- [ASSIGNED TASK]: The answer is the set of lines that include "kurs", copied from the data below.

- [Stored data entries]:
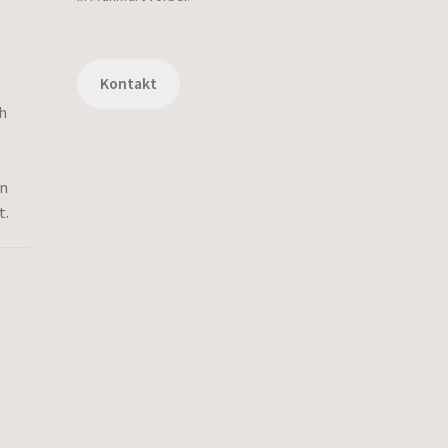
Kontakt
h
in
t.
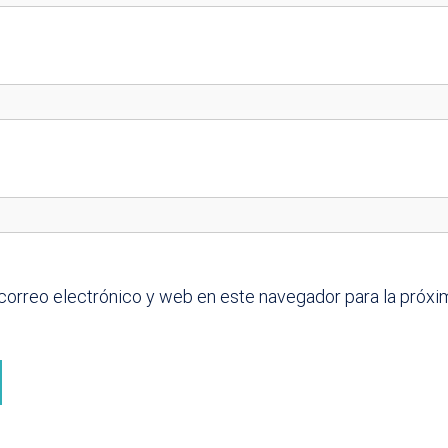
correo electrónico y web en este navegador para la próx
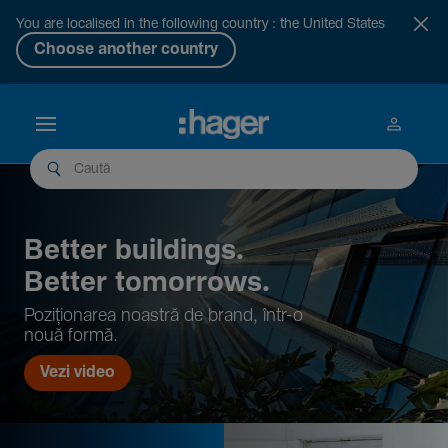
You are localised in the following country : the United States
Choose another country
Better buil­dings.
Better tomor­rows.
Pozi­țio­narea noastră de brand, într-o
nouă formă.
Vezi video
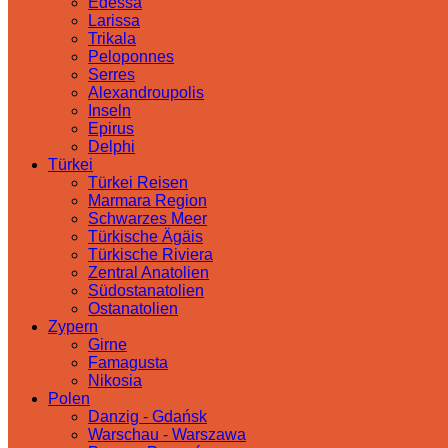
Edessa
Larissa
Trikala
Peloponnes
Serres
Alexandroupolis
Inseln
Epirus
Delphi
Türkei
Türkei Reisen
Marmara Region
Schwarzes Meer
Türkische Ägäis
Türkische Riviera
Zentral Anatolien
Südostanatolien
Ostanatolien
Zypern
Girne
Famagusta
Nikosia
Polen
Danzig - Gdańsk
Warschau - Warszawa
---
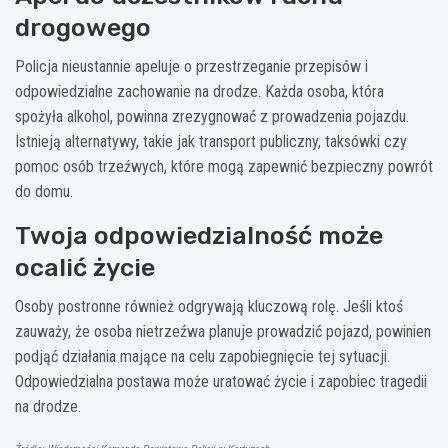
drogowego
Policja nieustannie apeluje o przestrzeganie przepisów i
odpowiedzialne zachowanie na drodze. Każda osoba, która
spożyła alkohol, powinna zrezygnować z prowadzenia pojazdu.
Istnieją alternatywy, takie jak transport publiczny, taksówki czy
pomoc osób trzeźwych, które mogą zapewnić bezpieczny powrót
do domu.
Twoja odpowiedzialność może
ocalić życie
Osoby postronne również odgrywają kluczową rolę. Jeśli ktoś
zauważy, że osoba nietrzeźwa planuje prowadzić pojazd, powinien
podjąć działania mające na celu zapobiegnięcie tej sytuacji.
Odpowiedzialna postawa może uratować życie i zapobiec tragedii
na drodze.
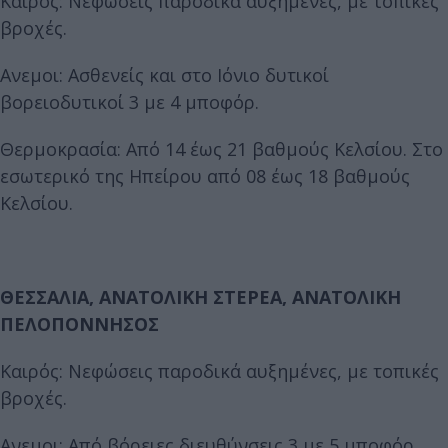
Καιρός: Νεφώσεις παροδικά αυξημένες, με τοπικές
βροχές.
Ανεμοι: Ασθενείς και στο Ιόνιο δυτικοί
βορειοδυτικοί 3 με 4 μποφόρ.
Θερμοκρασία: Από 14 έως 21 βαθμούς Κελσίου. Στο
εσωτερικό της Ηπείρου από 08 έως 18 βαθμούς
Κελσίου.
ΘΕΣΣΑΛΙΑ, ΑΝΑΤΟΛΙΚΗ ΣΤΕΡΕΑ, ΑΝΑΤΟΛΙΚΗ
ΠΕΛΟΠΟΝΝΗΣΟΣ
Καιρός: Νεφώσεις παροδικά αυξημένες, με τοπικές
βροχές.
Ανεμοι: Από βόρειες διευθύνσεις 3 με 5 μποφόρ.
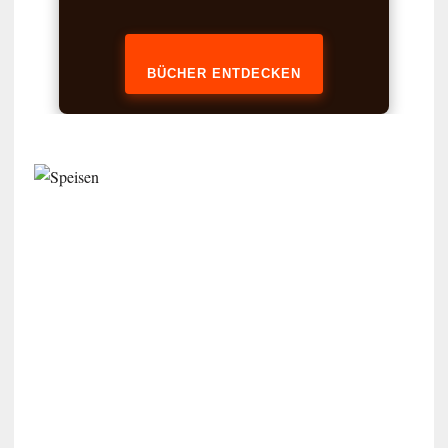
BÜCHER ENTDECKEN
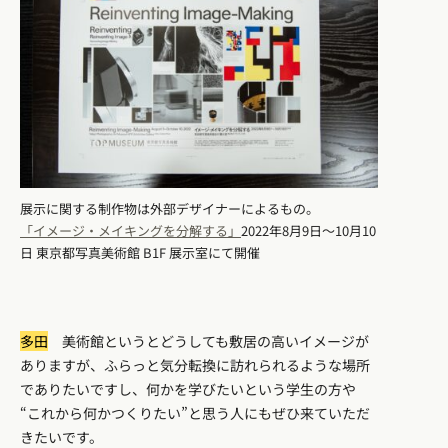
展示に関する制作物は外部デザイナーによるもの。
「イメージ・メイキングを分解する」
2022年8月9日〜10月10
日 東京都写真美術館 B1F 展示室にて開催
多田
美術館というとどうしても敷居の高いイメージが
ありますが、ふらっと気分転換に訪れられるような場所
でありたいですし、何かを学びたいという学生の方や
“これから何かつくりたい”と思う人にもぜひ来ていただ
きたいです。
---
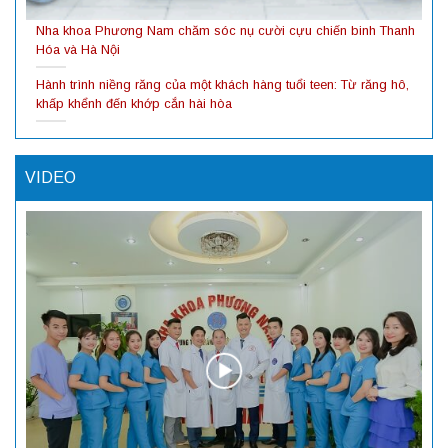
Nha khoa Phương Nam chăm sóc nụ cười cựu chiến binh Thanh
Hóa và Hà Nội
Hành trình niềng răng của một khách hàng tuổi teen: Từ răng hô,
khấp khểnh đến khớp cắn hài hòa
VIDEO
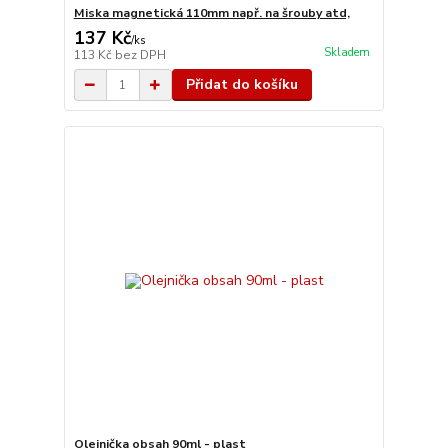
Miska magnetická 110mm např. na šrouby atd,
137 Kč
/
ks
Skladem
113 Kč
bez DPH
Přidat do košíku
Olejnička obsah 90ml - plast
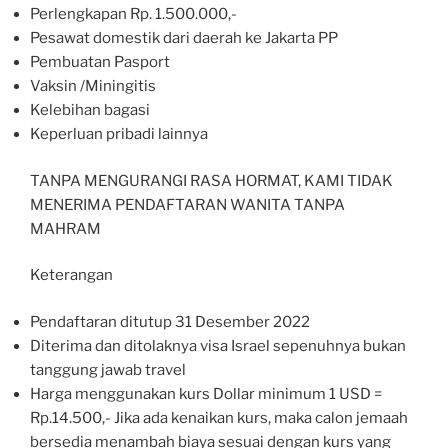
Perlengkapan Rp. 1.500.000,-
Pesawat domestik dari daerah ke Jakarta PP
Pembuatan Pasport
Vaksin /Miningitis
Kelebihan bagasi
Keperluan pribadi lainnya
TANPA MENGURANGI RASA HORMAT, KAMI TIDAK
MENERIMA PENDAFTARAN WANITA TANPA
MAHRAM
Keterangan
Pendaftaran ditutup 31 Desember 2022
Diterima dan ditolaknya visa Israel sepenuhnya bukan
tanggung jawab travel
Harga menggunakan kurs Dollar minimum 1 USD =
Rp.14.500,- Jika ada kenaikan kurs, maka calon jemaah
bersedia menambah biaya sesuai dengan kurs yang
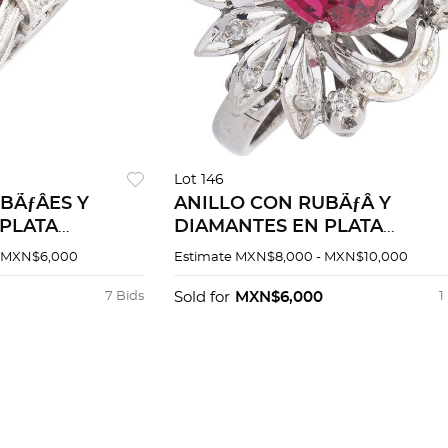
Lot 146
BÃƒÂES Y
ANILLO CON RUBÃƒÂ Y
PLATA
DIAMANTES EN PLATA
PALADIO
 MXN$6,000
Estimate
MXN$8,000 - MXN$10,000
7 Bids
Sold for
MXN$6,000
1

- [REPLY]:
Harga menggunakan kurs Dollar minimum 1 USD =
Rp.14.500,- Jika ada kenaikan kurs, maka calon jemaah
bersedia menambah biaya sesuai dengan kurs yang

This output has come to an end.